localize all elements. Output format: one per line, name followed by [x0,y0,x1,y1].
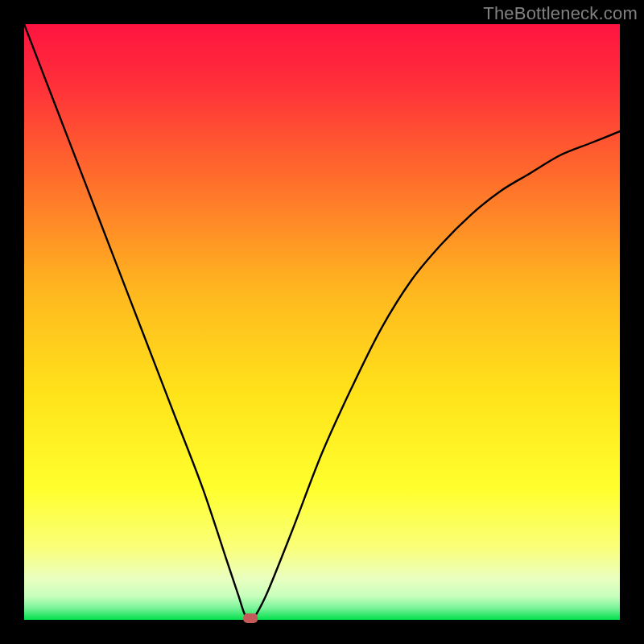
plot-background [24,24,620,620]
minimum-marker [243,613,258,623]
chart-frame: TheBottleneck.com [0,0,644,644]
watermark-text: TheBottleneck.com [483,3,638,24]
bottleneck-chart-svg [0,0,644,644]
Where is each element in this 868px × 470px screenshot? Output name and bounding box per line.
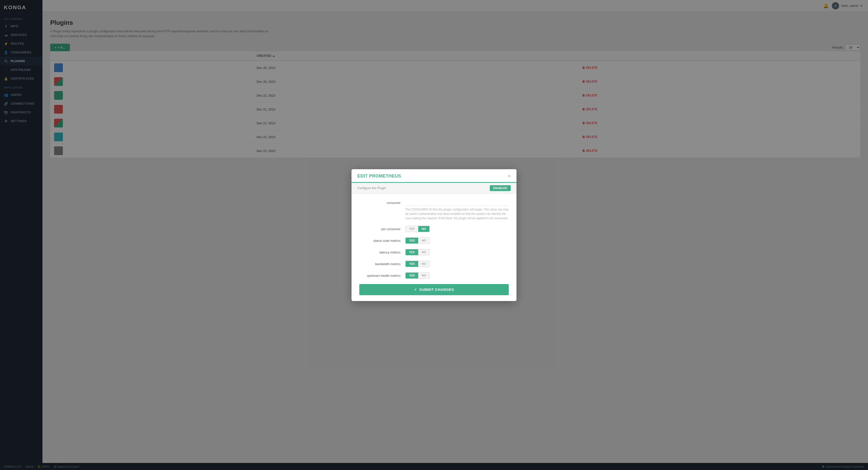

==

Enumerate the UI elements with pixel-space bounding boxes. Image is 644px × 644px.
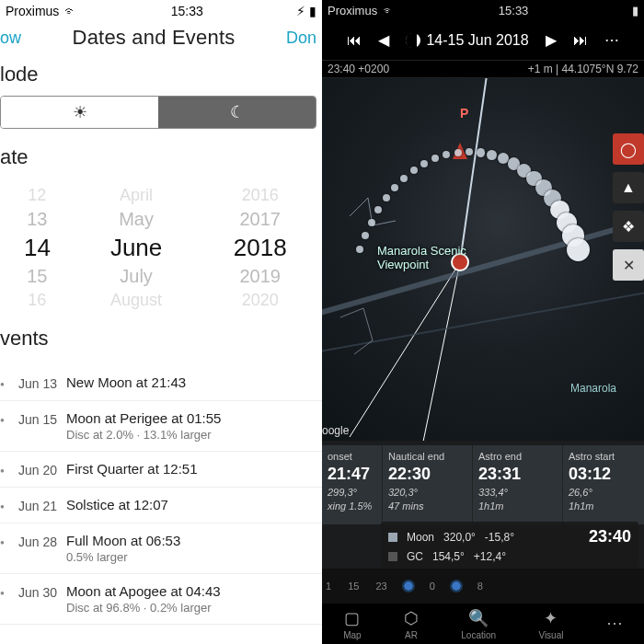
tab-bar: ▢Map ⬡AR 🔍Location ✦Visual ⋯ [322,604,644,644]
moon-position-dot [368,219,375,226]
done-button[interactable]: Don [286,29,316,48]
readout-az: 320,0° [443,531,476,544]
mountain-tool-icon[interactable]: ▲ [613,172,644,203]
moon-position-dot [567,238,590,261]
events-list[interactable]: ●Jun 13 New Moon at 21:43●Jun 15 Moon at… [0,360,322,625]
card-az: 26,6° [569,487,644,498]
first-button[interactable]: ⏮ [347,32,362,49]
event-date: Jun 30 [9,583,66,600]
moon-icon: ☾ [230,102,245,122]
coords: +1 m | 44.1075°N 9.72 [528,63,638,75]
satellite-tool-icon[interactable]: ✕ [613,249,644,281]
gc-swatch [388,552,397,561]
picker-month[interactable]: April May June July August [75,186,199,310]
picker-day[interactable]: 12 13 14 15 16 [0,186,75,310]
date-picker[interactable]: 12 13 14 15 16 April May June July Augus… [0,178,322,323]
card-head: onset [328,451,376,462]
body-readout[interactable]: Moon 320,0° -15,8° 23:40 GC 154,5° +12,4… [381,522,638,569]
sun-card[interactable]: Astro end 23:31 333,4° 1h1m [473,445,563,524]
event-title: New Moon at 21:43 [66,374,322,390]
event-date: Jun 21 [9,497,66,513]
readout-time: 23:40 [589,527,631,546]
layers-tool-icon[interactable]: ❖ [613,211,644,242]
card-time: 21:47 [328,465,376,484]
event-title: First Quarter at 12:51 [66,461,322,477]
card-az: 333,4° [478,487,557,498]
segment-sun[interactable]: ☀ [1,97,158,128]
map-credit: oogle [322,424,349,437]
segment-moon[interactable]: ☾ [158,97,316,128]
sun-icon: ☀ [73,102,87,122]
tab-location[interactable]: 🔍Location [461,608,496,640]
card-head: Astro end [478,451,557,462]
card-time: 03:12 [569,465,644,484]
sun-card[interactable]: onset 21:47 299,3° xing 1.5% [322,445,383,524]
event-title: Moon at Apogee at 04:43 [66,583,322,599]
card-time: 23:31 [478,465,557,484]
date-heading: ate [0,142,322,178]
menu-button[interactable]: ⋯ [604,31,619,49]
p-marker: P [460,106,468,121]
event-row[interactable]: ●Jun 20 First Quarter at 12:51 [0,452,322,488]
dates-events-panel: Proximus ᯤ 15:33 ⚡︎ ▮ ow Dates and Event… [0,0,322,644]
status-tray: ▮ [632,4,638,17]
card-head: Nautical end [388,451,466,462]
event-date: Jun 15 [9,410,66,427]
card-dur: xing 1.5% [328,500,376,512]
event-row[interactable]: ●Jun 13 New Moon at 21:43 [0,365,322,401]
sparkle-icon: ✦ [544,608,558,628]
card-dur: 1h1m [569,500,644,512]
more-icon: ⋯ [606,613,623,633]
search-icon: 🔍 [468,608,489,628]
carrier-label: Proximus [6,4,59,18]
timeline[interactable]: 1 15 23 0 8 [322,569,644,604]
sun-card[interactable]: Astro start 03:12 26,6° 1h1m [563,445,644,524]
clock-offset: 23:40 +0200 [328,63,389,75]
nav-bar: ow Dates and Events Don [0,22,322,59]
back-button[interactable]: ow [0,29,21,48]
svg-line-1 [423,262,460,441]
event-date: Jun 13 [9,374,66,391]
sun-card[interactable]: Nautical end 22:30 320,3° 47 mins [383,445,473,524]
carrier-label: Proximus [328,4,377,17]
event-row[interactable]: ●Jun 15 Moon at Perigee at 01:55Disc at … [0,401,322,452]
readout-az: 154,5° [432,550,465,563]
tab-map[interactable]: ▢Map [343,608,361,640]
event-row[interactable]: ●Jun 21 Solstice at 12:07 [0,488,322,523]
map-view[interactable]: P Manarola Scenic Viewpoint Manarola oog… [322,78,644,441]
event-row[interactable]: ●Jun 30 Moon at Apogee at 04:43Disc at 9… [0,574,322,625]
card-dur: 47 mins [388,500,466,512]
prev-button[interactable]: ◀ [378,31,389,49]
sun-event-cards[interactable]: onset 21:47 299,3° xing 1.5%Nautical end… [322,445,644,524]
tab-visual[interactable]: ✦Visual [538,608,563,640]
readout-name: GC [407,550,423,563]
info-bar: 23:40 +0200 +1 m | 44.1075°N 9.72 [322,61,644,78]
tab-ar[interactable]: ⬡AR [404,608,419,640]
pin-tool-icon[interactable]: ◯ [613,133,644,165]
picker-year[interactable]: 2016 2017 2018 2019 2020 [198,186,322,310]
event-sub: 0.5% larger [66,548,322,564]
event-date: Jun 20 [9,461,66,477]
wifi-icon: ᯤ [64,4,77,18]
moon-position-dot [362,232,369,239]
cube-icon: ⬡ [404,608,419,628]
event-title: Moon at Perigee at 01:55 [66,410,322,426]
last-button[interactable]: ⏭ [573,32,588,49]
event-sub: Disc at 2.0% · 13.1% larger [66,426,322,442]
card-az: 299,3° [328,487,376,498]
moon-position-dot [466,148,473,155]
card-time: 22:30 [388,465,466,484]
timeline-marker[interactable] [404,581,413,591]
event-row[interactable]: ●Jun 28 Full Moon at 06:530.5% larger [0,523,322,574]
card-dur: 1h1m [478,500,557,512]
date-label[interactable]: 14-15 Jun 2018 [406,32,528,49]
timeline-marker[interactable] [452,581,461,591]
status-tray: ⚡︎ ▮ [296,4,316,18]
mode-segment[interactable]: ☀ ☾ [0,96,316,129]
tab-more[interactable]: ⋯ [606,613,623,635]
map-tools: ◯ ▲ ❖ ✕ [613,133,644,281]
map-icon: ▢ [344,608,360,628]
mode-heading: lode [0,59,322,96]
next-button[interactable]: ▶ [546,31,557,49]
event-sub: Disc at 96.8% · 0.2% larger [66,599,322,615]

> GOAL OF THE EXERCISE
In the listing above, find the line containing "localize all elements." and the line containing "Where is each"; print those lines and every line between them exactly, leaving out pictures.

> SOLUTION TO THIS EXERCISE
localize all elements. Output format: one per line, name followed by [x0,y0,x1,y1].
plot-background [24,24,620,620]
minimum-marker [243,613,258,623]
chart-frame: TheBottleneck.com [0,0,644,644]
watermark-text: TheBottleneck.com [483,3,638,24]
bottleneck-chart-svg [0,0,644,644]
Where is each element in this 868px × 470px screenshot? Output name and bounding box per line.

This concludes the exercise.